There's a post I made: (Perl-related, but it's a universal topic) Re: Shocking Imprecision (PerlMonks), and of course the canonical What Every Computer Scientist Should Know About Floating Point Math, both which discuss the topic. The latter is far more detailed.

Answer 4

We're discussing here about smoke. If nothing changed in the environment an expression like:

a = b + c + d

MUST ALWAYS RETURN THE SAME VALUE IF INPUTS AREN'T CHANGED.

No rounding errors. No esoteric pragmas, nothing at all.

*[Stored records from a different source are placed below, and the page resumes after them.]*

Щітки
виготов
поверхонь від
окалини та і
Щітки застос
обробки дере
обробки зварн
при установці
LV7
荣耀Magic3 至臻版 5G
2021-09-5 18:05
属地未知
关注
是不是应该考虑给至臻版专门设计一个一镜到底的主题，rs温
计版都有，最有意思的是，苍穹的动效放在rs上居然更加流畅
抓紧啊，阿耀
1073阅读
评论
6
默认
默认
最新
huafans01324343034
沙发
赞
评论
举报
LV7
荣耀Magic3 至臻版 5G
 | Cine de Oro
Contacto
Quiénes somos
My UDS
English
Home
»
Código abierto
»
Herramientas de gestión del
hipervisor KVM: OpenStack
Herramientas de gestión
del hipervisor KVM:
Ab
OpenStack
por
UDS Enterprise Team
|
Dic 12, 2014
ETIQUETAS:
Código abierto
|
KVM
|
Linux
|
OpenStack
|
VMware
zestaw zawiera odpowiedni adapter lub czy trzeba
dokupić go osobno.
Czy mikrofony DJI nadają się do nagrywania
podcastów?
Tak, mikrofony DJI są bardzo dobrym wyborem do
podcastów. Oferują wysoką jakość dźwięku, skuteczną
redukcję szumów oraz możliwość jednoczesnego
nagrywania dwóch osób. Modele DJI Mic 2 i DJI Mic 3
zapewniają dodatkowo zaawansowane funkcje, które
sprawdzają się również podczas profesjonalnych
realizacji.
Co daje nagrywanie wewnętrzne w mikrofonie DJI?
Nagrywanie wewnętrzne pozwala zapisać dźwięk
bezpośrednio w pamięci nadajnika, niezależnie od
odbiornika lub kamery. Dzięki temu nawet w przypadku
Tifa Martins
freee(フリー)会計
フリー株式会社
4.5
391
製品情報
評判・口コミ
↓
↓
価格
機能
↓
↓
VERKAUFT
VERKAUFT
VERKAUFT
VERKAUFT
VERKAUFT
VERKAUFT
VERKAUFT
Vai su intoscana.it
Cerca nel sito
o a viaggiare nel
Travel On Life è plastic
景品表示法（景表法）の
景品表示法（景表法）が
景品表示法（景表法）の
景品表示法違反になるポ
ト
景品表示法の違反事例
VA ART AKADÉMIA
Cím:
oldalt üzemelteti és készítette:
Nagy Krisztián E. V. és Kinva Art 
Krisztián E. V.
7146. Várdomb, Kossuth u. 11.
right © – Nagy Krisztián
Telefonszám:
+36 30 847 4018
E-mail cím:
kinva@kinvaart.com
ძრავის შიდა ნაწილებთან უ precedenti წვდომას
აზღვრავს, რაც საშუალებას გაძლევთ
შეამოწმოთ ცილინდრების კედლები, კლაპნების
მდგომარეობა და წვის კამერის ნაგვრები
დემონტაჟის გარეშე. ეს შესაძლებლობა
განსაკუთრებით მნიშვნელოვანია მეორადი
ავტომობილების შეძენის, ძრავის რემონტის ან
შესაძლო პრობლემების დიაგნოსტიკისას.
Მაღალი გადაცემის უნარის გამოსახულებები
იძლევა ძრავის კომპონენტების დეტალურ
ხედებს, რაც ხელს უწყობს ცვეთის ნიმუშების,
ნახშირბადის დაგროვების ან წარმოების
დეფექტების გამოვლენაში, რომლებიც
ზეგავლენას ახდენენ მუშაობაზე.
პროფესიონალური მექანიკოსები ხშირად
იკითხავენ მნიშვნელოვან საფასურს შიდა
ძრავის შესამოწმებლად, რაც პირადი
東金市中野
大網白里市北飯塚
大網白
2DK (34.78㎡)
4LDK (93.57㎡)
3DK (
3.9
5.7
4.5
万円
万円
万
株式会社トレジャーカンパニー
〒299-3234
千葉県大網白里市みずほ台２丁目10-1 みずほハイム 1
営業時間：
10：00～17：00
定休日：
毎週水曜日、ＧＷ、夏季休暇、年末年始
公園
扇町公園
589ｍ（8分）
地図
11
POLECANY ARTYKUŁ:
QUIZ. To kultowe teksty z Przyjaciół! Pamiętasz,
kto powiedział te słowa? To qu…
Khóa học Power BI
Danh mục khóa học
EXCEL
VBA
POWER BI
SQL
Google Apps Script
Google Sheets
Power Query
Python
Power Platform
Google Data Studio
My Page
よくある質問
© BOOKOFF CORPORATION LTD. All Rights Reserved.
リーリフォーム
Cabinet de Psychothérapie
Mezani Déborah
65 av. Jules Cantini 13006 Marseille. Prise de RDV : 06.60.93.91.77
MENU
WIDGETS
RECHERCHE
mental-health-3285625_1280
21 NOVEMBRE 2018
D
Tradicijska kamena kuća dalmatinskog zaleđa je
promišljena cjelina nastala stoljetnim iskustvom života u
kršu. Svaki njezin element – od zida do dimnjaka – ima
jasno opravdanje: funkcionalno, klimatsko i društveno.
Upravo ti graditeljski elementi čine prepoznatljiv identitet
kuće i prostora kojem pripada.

If you check your bank account today and tomorrow (and nothing changed in that time) I suspect you'll go crazy if you see something different. We're speaking about programs, not random number generators!!!

Answer 5

Let me try to answer the question I suspect that you meant to ask. If I have mistaken your intent, then you can disregard the answer.

Suppose that I have the numbers u = 500.1 and v = 5.001, each to four decimal places of accuracy. What then is w = u + v? Answer, w = 505.101, but to four decimal places, it's w = 505.1.

Now consider x = w - u = 5.000, which should equal v, but doesn't quite.

If I only change the order of operations however, I can get x to equal v exactly, not by x = w - u or by x = (u + v) - u, but by x = v + (u - u).

Is that trivial? Yes, in my example, it is; but the same principle applies in your example, except that they aren't really decimal places but bits of precision.

In general, to maintain precision, if you have some floating-point numbers to sum, you should try to add the small ones together first, and only bring the larger ones into the sum later.